On August 15th, Marcus Fiesel’s foster mother reported to authorities that he had wandered away at an Anderson Township park. In reality the developmentally disabled todler had been dead for almost two weeks. According to Hamilton County Prosecutor Joseph Deters, the couple found the boy’s body where they’d left him before their trip — in a closet at their Clermont County home.
“David Carroll then took the body to Brown County and incinerated it there,” Deters says,”more than one time. He took the remains and dumped them in the Ohio River.”
At least one state legislator is demanding a thorough investigation. According to a deputy director at the Ohio Department of Job and Family Services which oversees foster care that investigation is already underway. Rick Smith says two county child services agencies will be reviewed as well as a private company called Lifeway for Youth.

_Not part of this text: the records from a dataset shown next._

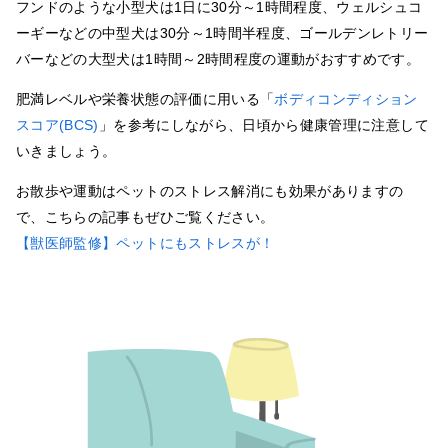
フンドのような小型犬は1日に30分～1時間程度、ウェルシュコ
ーギーなどの中型犬は30分～1時間半程度、ゴールデンレトリー
バーなどの大型犬は1時間～2時間程度の運動がおすすめです。
肥満レベルや栄養状態の評価に用いる「
ボディコンディション
スコア(BCS)
」を参考にしながら、日頃から健康管理に注意して
いきましょう。
お散歩や運動はペットのストレス解消にも効果がありますの
で、こちらの記事もぜひご覧ください。
【獣医師監修】ペットにもストレスが！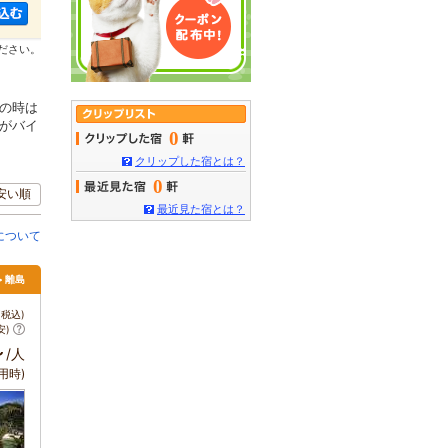
ださい。
の時は
がバイ
0
クリップした宿とは？
0
安い順
最近見た宿とは？
について
> 離島
税込)
安)
～
/人
用時)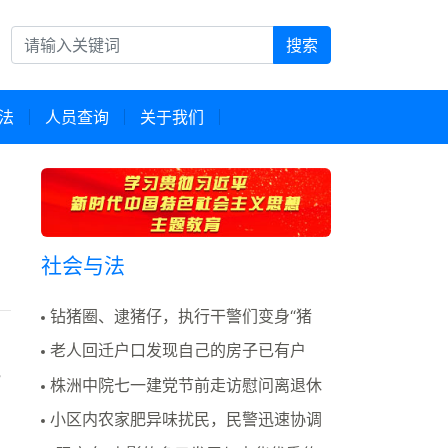
搜索
法
人员查询
关于我们
社会与法
钻猪圈、逮猪仔，执行干警们变身“猪
倌”是为哪般？
老人回迁户口发现自己的房子已有户
主，民警：该房门牌..
”
株洲中院七一建党节前走访慰问离退休
老领导
小区内农家肥异味扰民，民警迅速协调
“除味”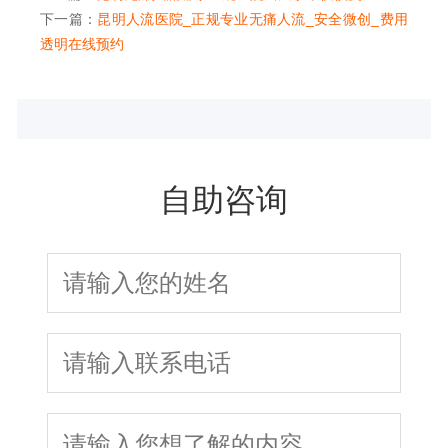
下一篇：
昆明人流医院_正规专业无痛人流_安全微创_费用
透明在线预约
自助咨询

We are going to be investigating both Butler and Clermont Counties and Lifeway,” Smith says, “as well as our own agency to determine what types of oversight did or did not take place in this case.”

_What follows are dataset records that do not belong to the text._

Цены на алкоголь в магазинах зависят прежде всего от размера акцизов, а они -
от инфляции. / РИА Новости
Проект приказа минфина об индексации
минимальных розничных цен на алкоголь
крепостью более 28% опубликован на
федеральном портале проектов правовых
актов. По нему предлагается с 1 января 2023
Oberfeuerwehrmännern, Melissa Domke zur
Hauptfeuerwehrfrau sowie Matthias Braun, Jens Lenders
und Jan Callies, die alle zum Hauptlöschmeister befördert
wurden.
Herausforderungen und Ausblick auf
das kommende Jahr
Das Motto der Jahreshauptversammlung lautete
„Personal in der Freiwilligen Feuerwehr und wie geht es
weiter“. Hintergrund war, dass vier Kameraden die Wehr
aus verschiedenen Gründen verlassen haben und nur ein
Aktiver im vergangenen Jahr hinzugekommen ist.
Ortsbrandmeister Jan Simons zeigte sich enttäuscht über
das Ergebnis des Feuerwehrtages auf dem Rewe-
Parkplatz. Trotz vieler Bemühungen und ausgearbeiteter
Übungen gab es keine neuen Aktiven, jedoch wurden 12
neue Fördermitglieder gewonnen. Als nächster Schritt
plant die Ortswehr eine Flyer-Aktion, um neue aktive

There are 88 county child service agencies in Ohio that recruit and license foster parents. They do so under regulation and statute set forth by the state. But there are more than 350 private companies or organizations that provide similar placements. One is Lifeways for Youth which was handling Marcus Fiesel’s foster care. An administrator at Lifeways told a Cincinnati newspaper that the Carrolls were living a “duplicitous” life.
The state’s Rick Smith would not say that county agencies are overwhelmed by the task of monitoring the more than 10,000 foster children in Ohio. But he did say there’s a shortage of families to provide that care. Marcus Fiesel’s death likely will cause changes in state rules and regulations. But Hamilton County prosecutor Joseph Deters lays responsibility for the boy’s death on the Carrolls.
“Look, the bad guys are these parent. Now should better care be exercised? Yes. But there will be a hard look to see if changes need to be made.”
On Wednesday a judge set bond at $10.1 million each. Prosecutor Deters expects the charge of involuntary homicide to be changed to murder.